Briana ficou sem jeito pela resposta grosseira e se calou. Jessé levantou para ir atrás dela, mas Vitor levantou e o impediu.

_ Deixe-a. Eu vou falar com ela.

_ Sua noiva anda muito estranha, gostaria de saber o motivo - cruzou os braços _ Será que isso tem algo a ver com você?

_ Não sei e nem quero saber o que está insinuando, mas acho que deveria prestar mais atenção ao que sua irmã pensa e quer.

Dizendo isso saiu da cozinha e foi atrás dela. A encontrou andando de um lado para outro, irritada, na varanda ao lado da sala de tevê.

_ Ei, não se aborreça - a fez parar _ Seu irmão só se preocupa com sua segurança. É isso.

_ Não é não - suspirou _ Eu vou sair daqui a pouco, Vitor. Vou olhar o terreno com o corretor e se for o que eu quero, vou direto ao banco.

_ Eu vou com você.

_ Não!

_ Eu disse que iria te ajudar - a puxou para os braços _ Se eu estiver ao seu lado, seu irmão vai pegar menos no seu pé.

_ Ou seja, preciso de um homem - torceu a boca _ Isso é ridículo.

_ Não precisa de um homem, já entendi isso, mas gostaria de ajudar, já que nós estamos no mesmo barco - alisou seu cabelo _ E já que eu sou o único que sabe de seu segredo. Gostei de ter me contado. Obrigado pela confiança.

Ele foi sincero e ela sentiu isso. Ergueu o rosto para ele. Seria muito fácil aceitar sua ajuda e ter seu irmão quieto por um tempo.

_ Tudo bem, desculpe se estou sendo um pouco ríspida, mas estou de saco cheio desse modo de conduzir as coisas aqui em casa.

_ Acho que te entendo - sorriu _ Sabe, eu nunca tinha reparado no quanto você é teimosa.

_ E nem eu, no quanto você pode ser compreensivo. Achei que fosse uma cópia deles.

_ É... Um pouco - riu _ Mas eu estou me ligando em coisas que não via antes - mirou sua boca.

Ela engoliu em seco. Entendeu o que dizia.

_ Quer me beijar? - ela perguntou.

_ Quero sim... Mais que antes.

Um beijo não era nada demais. E Vitor fazia isso muito bem. Se estavam juntos, de certo modo, porque não aproveitar essa parte?

“Dane-se, quero que me beije”.

Ela tomou a iniciativa e ergueu o rosto, tocando a boca dele devagar e segurando seu ombro, mordeu de leve seu lábio e puxou.

Vitor suspirou baixinho e abriu a boca para receber o beijo. O vento soprava de leve e mexeu no cabelo dela. Ele segurou seu cabelo e desceu a mão para sua nuca, aumentando o beijo.

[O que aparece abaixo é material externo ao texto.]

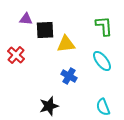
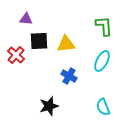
black square: moved 6 px left, 11 px down
cyan ellipse: rotated 65 degrees clockwise
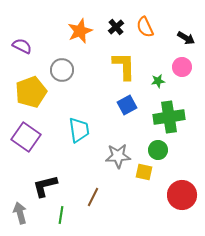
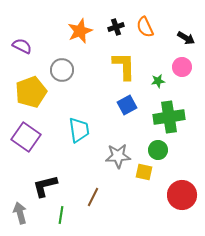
black cross: rotated 21 degrees clockwise
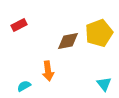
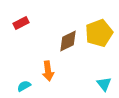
red rectangle: moved 2 px right, 2 px up
brown diamond: rotated 15 degrees counterclockwise
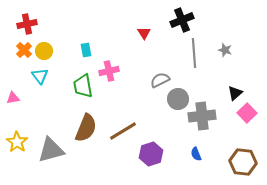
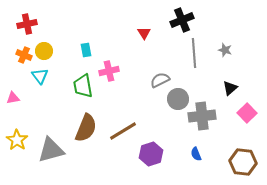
orange cross: moved 5 px down; rotated 21 degrees counterclockwise
black triangle: moved 5 px left, 5 px up
yellow star: moved 2 px up
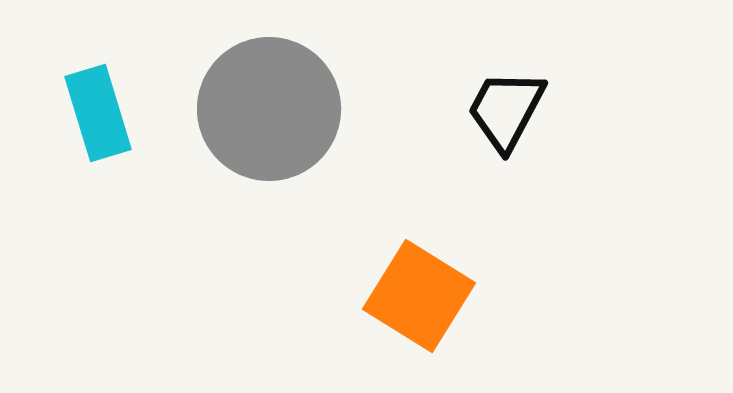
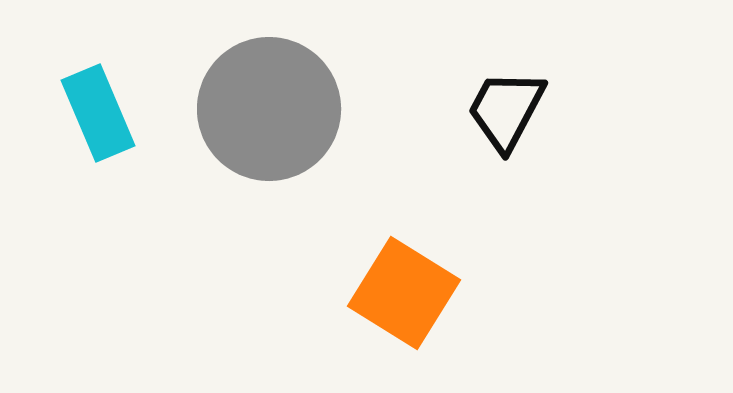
cyan rectangle: rotated 6 degrees counterclockwise
orange square: moved 15 px left, 3 px up
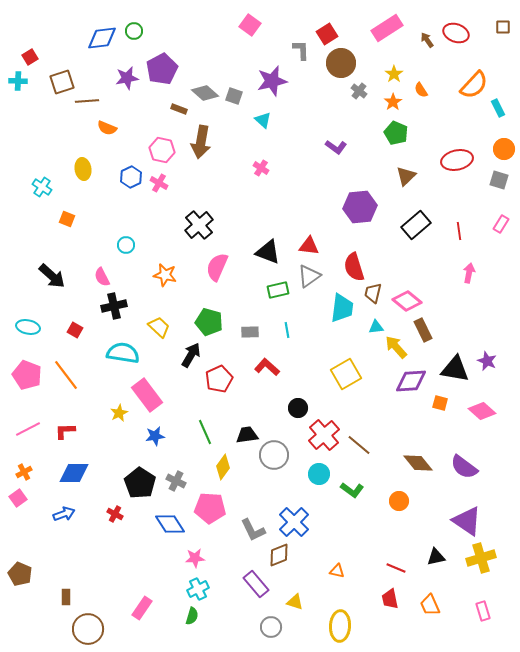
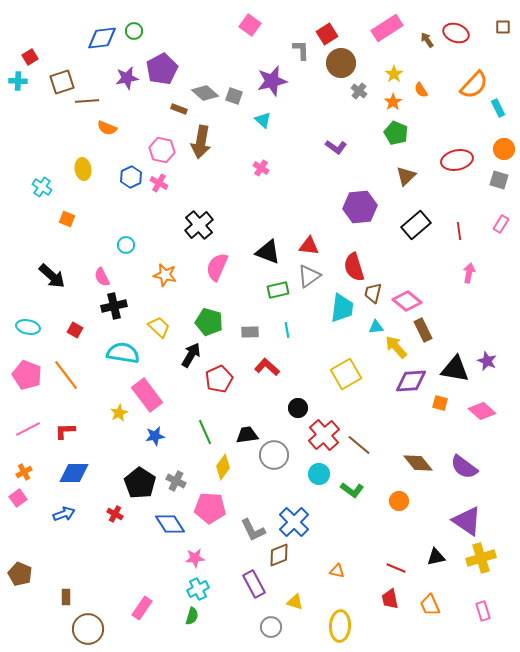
purple rectangle at (256, 584): moved 2 px left; rotated 12 degrees clockwise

Ambos se perderam nesse momento porque só pararam quando ouviram as risadas das crianças que vinha da cozinha.

_ Então... Eu vou com você? - ajeitou o cabelo dela atrás da orelha.

_ Bem, acho bom ter outra opinião.

O irmão voltaria no sábado para casa de volta da lua de mel. Até lá ela queria ter algo encaminhado e então poderia falar com os dois.

Sabia que se contasse sem ter um plano definido eles iriam querer atrapalhar por acharem que não poderia se virar sozinha.